In our Web 2.0 world you can make money just by generating traffic and putting up Google AdSense ads. For the Ronin Marketeer, you post quality content, get the traffic and are regarded as a hero by all. Another approach for those of more flexible business ethics is to copy someone else’s content and show it as your own. This is happening more and more in the blogosphere, is already an issue for corporate sites.
The practice of grabbing content from another website and posting it as your own is called scraping. I’ve never played with scripting this myself but there are varying degrees of automating this process. Most people come across it when they are googling themselves or their company and they get some results that are outside of their own domains (often blogs using a default template) that copies their content verbatim. More recently these pages often include copy from multiple websites.
So, what to do about the theives in our midst? Adam Lasnik of Google discussed this during the panel today, and here’s a summary of the answer as I heard it:
- Overall, “Don’t Panic”. It’s fairly easy for Google to verify this, your site published it first and your domain has been established with Google. The scraper is not established, their URL is newer and probably registered for a year or less.
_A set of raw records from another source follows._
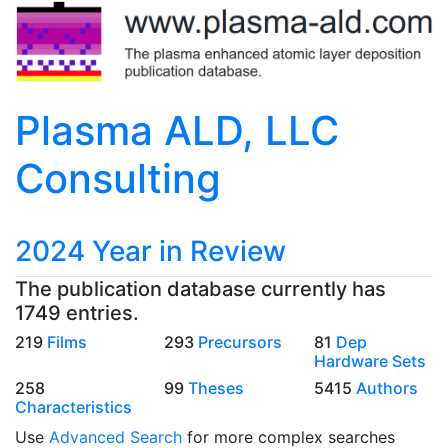
Plasma ALD, LLC
Consulting
2024 Year in Review
The publication database currently has
1749 entries.
219
Films
293
Precursors
81
Dep
Hardware Sets
258
99
Theses
5415
Authors
Characteristics
Use
Advanced Search
for more complex searches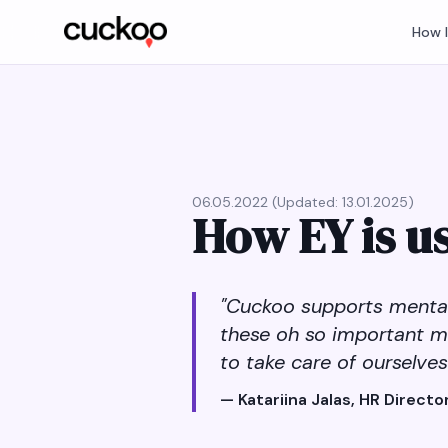
How 
06.05.2022 (Updated: 13.01.2025)
How EY is u
"Cuckoo supports mental 
these oh so important m
to take care of ourselves
— Katariina Jalas, HR Director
- You can file a DCMA Takedown request with them
- The takedown request is good but Adam referred to it as “swatting flies”, your time is better spent staying the course – make sure you are the source for your content by continuing to crank it out and remain the source.
Keep in mind that in the grand scheme the majority of scraping is garbage and clutter, and anyone providing search results will continue to screen it. But then again, it’s yet another cat and mouse game for us to follow.
I’m learning some good stuff, more to follow.
One reply on “What is Scraping and how to stop it?”
Thanks for the update. I misread the program and didn’t make the Google lunch. I did get a ton out of the rest of the program today.
In my experience, content thieves will never be more than a distant second. If you’re leading the way so well that others can only imitate, you must be doing something right.